Everything went out of focus, and I began hyperventilating, until the creative director snapped me back to reality.

"Don't pack," was his answer. Now he was laughing.

It seems that in addition to the recall of 96.4 percent, my commercial also had the highest aggravation score.

"Aggravation?"

"The reason it had such high recall," the creative director explained, "is because everyone who saw the spot hated it."

"Everyone?"

"Well, 94 percent of the 96 percent who remembered it. But congratulations, kiddo. Nobody ever got such high 'dislike' numbers, either. You broke two records."

"Does that mean we won't be producing it?"

The creative director left my office howling hysterically.



Soon, though, my luck changed, and I was put in a group that had great accounts, and I was paired with a great art director, Frank Costantini. We shot so much TV that I started dreading production. I hated going to L.A., I never saw the pool at the Beverly Hills Hotel, and I looked forward to taking red-eyes home so I could spend less time away from New York. Be careful what you wish for.

Now, 30 years later, we still want to make films, but the delivery systems have changed remarkably. Now, more than ever before, the idea is king, and the creative people who can figure out how to reach an elusive audience are the rock starts of our business.

When I was entering this profession, a twentysomething creative person was tolerated until he or she did successful TV. Now, I am discovering that entry-level people are more fascinating to me than I am. These young people understand the Internet, digital technology and other young people.
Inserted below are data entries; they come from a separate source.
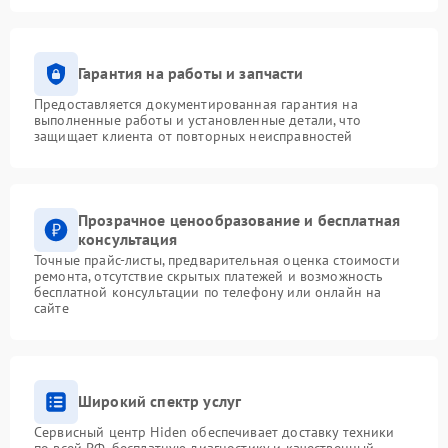
Гарантия на работы и запчасти
Предоставляется документированная гарантия на
выполненные работы и установленные детали, что
защищает клиента от повторных неисправностей
Прозрачное ценообразование и бесплатная
консультация
Точные прайс-листы, предварительная оценка стоимости
ремонта, отсутствие скрытых платежей и возможность
бесплатной консультации по телефону или онлайн на
сайте
Широкий спектр услуг
Сервисный центр Hiden обеспечивает доставку техники
по всей РФ, бесплатную диагностику и качественный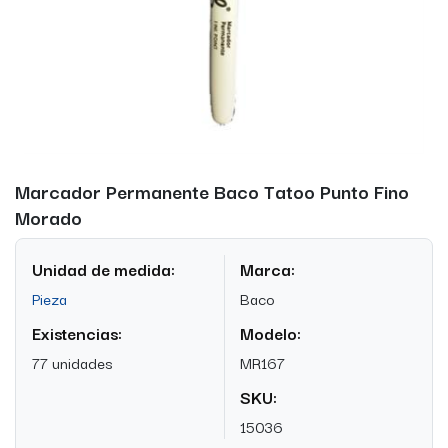
Marcador Permanente Baco Tatoo Punto Fino
Morado
Unidad de medida:
Marca:
Pieza
Baco
Existencias:
Modelo:
77 unidades
MR167
SKU:
15036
They don't know what barriers are, and their ideas about communication are dazzling.

We still have clients who are wedded to TV advertising, but as ideas get more and more unconventional and the media gets more and more unexpected, even that game is changing.

We will always have clients who believe in the 30-second TV spot, but more and more of them are willing to roll the dice with a two-minute film, or an event that captures the imaginations of millions, or something we haven't even thought of yet. The good clients have always leaned in that direction; now, the ones who don't get that are the ones whose brands will be left behind.

Even with all the changes and advances over the past 30 years, some things are still the same. We are still in the business of building brands. We are still matchmakers, trying our best to make consumers fall in love with our brands. Creative is still king, and being in the advertising business is still the most fun you can have if your idea of fun is solving marketing problems with your wits and imagination.

I continue to work with McCann's offices around the world, and the one thing we all have in common is our love of the unexpected and our desire to solve problems the way no one has ever done before. This self-imposed pressure is what keeps us fresh and relevant, and while it may also keep us up at night, it's what makes us happy to get up each morning and see what lies ahead.

Some things never change.

--Nina DiSesa is chairman of McCann Erickson New York and author of Seducing the Boys Club.